Maybe there is some misconfiguration in some of the docker containers that was taken from the previous system settings. What could I do to perform something as close as possible to a clean reinstall (i.e. preserving the data and access settings)? Some containers can be rm'd, like mail or nginx, but what about others?

jary · June 18, 2021, 11:24pm

Finally, we managed to get it work. It was a tough one, actually there were two layers of problems. Unfortunately, since I wasn't the one who came with the solution, I couldn't write it down accurately. Sorry, future troubleshooter.

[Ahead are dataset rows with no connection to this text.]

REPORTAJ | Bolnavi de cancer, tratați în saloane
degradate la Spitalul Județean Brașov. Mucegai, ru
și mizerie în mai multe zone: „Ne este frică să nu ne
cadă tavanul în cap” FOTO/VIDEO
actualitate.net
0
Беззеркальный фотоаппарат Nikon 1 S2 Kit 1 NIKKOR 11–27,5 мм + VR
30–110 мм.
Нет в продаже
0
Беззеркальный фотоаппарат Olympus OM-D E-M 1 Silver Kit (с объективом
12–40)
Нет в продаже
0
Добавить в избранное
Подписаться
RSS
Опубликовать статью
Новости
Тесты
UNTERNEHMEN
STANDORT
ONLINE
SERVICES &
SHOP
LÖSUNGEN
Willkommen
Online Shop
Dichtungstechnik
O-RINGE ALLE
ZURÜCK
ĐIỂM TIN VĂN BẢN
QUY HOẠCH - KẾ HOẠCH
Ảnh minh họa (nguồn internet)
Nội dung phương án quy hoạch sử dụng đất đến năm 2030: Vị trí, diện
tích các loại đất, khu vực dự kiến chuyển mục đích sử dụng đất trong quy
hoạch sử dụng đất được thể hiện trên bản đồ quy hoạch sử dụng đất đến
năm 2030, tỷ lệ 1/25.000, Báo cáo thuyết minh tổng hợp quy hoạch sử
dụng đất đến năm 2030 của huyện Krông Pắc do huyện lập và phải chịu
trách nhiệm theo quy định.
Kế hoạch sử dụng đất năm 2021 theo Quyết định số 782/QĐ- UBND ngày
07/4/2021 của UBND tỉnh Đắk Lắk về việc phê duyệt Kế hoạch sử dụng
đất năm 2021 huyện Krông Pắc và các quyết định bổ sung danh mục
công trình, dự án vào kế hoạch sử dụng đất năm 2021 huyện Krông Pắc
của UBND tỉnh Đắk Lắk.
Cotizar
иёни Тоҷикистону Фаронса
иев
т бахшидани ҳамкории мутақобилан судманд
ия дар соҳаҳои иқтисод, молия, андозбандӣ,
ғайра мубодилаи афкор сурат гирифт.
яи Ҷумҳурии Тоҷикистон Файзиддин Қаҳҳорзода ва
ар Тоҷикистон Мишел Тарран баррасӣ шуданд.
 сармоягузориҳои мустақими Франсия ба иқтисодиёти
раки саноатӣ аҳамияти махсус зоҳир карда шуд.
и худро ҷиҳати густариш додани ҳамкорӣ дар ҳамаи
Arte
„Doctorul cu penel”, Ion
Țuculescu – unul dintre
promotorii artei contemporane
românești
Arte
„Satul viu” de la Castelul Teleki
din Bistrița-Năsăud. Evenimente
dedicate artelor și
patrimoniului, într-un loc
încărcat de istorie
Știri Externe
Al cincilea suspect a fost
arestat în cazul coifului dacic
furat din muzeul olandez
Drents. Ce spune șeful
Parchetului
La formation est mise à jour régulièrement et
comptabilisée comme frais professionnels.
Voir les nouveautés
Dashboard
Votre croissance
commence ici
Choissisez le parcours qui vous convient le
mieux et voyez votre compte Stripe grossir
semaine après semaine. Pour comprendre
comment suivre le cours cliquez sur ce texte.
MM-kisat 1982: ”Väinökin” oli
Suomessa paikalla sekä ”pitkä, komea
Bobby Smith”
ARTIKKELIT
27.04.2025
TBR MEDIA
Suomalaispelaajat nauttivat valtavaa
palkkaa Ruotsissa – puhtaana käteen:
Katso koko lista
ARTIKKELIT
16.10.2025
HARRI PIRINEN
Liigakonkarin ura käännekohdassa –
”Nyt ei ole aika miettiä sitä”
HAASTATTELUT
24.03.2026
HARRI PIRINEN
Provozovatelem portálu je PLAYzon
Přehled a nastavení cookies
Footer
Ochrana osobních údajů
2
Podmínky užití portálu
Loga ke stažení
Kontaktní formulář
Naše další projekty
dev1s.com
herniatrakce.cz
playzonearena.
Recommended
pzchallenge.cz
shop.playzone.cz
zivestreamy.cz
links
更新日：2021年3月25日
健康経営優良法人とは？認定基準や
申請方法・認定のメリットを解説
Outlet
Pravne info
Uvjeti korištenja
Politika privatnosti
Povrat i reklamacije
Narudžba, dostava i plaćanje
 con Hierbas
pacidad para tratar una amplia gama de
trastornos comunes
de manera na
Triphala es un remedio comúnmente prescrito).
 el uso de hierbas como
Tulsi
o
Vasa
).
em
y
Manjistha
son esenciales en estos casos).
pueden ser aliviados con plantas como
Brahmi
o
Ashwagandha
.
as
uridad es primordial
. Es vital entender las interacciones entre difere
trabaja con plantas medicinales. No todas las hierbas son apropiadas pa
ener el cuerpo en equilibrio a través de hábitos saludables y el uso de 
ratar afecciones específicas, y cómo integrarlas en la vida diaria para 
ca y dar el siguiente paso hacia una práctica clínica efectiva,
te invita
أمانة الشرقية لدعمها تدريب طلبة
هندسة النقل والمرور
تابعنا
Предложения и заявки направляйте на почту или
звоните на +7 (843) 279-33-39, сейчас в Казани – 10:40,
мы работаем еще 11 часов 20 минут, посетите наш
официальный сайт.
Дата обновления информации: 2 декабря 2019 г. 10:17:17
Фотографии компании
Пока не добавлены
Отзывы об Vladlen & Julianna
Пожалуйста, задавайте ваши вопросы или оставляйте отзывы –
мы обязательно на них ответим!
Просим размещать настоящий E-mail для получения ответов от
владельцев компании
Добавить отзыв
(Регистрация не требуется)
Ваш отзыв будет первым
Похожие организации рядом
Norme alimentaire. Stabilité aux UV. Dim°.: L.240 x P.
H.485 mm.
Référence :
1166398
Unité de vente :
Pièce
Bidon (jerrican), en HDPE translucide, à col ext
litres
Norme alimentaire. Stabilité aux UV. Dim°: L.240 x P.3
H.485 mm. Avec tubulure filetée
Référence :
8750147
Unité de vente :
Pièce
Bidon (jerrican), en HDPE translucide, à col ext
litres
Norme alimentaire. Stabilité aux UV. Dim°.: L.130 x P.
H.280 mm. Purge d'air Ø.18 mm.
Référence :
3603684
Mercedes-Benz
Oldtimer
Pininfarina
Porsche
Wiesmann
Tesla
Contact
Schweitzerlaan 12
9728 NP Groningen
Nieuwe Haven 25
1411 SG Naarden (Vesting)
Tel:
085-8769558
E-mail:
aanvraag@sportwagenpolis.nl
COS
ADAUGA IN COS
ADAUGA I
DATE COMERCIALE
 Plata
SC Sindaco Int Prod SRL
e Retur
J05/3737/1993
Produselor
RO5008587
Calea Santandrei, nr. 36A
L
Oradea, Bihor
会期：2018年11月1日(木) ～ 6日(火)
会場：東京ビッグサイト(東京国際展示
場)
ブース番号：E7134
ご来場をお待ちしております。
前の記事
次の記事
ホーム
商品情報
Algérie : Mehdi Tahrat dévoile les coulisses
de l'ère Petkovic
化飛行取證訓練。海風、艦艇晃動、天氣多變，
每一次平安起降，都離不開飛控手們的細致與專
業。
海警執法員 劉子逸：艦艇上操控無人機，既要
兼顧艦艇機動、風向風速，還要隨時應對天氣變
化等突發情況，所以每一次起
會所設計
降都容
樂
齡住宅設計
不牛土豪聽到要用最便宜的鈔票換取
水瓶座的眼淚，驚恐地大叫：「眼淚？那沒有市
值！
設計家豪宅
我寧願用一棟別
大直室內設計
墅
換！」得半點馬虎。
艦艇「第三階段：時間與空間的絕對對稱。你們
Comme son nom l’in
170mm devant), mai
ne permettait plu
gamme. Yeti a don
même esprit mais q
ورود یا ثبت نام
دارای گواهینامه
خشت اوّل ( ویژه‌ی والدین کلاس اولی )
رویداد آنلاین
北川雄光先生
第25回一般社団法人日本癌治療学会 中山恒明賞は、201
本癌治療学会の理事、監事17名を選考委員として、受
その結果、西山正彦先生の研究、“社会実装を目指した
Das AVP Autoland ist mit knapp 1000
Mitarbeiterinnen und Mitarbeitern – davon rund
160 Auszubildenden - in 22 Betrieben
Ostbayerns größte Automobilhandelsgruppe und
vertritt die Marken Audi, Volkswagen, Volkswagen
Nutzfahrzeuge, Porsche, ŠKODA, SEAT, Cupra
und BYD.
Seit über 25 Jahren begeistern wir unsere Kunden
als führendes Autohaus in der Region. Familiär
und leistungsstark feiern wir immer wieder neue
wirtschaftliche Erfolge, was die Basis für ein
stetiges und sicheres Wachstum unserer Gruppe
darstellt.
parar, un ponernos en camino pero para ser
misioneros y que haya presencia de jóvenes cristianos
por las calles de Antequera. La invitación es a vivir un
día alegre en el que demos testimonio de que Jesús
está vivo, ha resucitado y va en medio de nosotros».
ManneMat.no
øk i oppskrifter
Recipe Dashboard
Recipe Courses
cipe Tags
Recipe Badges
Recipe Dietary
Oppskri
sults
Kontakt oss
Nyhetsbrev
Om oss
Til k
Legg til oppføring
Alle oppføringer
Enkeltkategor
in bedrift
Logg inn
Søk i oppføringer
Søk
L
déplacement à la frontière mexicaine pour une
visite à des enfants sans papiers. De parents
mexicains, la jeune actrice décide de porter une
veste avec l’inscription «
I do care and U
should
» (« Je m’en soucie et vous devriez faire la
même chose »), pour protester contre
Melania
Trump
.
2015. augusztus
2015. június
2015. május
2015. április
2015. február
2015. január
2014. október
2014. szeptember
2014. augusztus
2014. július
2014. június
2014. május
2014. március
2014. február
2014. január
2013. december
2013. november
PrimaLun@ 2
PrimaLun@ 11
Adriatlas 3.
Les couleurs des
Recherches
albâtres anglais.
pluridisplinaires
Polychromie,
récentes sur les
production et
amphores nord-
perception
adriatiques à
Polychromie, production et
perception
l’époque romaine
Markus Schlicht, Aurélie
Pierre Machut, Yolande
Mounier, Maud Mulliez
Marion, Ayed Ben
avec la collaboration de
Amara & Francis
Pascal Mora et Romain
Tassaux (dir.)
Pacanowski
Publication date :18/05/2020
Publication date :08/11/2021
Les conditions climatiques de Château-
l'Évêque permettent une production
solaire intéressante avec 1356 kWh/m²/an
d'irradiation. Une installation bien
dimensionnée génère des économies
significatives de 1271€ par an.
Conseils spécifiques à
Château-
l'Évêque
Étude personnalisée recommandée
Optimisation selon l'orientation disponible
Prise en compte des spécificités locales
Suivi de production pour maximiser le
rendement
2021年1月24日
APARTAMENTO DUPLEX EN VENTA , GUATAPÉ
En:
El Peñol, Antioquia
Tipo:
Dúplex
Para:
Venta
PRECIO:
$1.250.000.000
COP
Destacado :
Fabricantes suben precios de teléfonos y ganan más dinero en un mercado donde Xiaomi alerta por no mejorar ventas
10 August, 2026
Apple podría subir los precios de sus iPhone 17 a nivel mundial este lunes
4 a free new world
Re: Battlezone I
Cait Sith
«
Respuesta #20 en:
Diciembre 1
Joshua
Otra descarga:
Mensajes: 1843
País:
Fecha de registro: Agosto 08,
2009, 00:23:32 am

First, there was the problem with a certificate causing proxy errors. Re-issuing the certificate may have solved that.

Also, the part in Apache config file pasted above was thrown out.

Now we have a new file /etc/apache2/sites-available/odk-ssl.conf. I know little about it, but it is based on default-ssl.conf. The contents (without comments) are:

<IfModule mod_ssl.c>
SSLStaplingCache "shmcb:logs/ssl_stapling(32768)"
  <VirtualHost survey.example.com:443>
    ServerAdmin webmaster@localhost
    ServerName survey.example.com
    DocumentRoot /var/www/html
	
    Protocols h2 http/1.1
    Header always set Strict-Transport-Security "max-age=63072000"
	
    ErrorLog ${APACHE_LOG_DIR}/error.log
    CustomLog ${APACHE_LOG_DIR}/access.log combined
	
    SSLEngine on
	
    ProxyRequests   Off
    ProxyPass / http://127.0.0.1:4480/
    ProxyPassReverse / http://127.0.0.1:4480/
    
    <FilesMatch "\.(cgi|shtml|phtml|php)$">
      SSLOptions +StdEnvVars
    </FilesMatch>
    
    <Directory /usr/lib/cgi-bin>
      SSLOptions +StdEnvVars
    </Directory>
    
    Include /etc/letsencrypt/options-ssl-apache.conf
    SSLCertificateFile /etc/letsencrypt/live/survey.example.com/fullchain.pem
    SSLCertificateKeyFile /etc/letsencrypt/live/survey.example.com/privkey.pem
  </VirtualHost>
</IfModule>

This worked for me, it may or may not work for you. This file is also softlinked in the adjacent sites-enabled folder. Notice that separate certificate files for ODK are stored in /etc/letsencrypt/live/survey.example.com/.

After this the HTTP 500 Proxy Error went away. HTTPS was working, but now every database request timed out after 60 seconds and nothing happened. Enketo complained about a connection to Redis:

Error: Redis connection to enketo_redis_main:6379 failed - connect ETIMEDOUT 172.19.0.3:6379

The firewall was not the source of the problem. Finally, it was pinned down to the fact that something was broken. (No, sorry, we couldn't figure it out.)

What did help was simple:

docker-compose down
docker-compose up -d

Using docker-compose down is normally discouraged, as it causes detaching the database from the application. However, the database is not stored in a container, but in a separate entity called a volume and Docker does not delete volumes easily.*

It is a good idea to mark down the ID of the database volume before downing so you don't have to search for it.

Reattaching the database volume is actually easy.

docker-compose restart and off we go.

* Disclaimer: Of course you value your data and thus you did a backup because you know that things can go wrong, nothing is guaranteed and well-intended instructions from strangers on the internet may not be always right.